Music Reviews
J Dilla

J Dilla

Ruff Draft

Stones Throw

Ruff Draft is appropriately named: it’s full of lopsided drums, discordant synths, and off-kilter samples. It’s also short, sputtering to a halt after a mere 28 minutes – even with the four bonus joints tacked on at the end. To bump up the “beats by the pound” value, Stones Throw included a second disc of instrumental versions – most tracks feature Dilla’s rare and underrated raps (while the lyrics are mostly off-the-cuff and lack substantial meaning, it’s Dilla himself who best shows the way to navigate his tipsy beats). The only track to gurgle past the four-minute mark is “Take Notice.” It’s a skeletal soundscape and one of Dilla’s best splattered with Pac-Man sounds, tick-tocking boom-bap, and sick diction courtesy of Detroit MC Guilty Simpson – a previously unreleased joint spawned from a 49-second interlude on the original vinyl release.

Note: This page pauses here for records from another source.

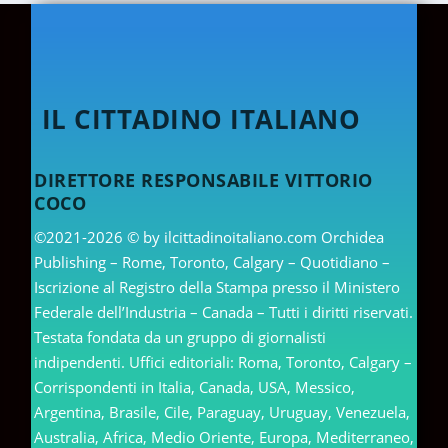
IL CITTADINO ITALIANO
DIRETTORE RESPONSABILE VITTORIO
COCO
©2021-2026 © by ilcittadinoitaliano.com Orchidea
Publishing – Rome, Toronto, Calgary – Quotidiano –
Iscrizione al Registro della Stampa presso il Ministero
Federale dell’Industria – Canada – Tutti i diritti riservati.
Testata fondata da un gruppo di giornalisti
indipendenti. Uffici editoriali: Roma, Toronto, Calgary –
Corrispondenti in Italia, Canada, USA, Messico,
Argentina, Brasile, Cile, Paraguay, Uruguay, Venezuela,
Australia, Africa, Medio Oriente, Europa, Mediterraneo,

So, if Ruff Draft is just a thought in progress, a sketch in a notepad, how is it so bloody complete? Because it marks the point of departure for an artist who, up to this point, was known for his smoothed out bass and low-key funk productions – think A Tribe Called Quest’s Beats, Rhymes and Life, Common’s Like Water for Chocolate, and the minimal funk of Slum Village. Ruff Draft is complete because it is the perfect portal from J Dilla’s hip-hop roots to his beat auteur future.

“Let’s Take It Back” twinkles in gingerly over Slum Village-esque beats and bass bursts, the distracting micro-melody alerting you to the fact that something very different is going on here. Then the stark keys of “Reckless Driving” punch through the mix and you realize that the title is referencing a creative mind finally free to go wherever it desires; you, the listener, are merely along for the ride.

“Reckless Driving” swerves up to the launch pad of “Nothing Like This;” it’s a rocket ship to outer space. Its backward guitar and bass loop sets the listener adrift in disorienting swirls that dislodge you from any comfortable hip-hop moorings, and the oversized drums pound you like crashing waves – a jarring contrast to Dilla’s distorted and emotional vocal croon, consisting mostly of the song’s title. It becomes a mantric revelation about how Dilla feels about his newfound musical landscape, his new freedom, and it is definitely the emotional heart of the record – a completely new and brave departure.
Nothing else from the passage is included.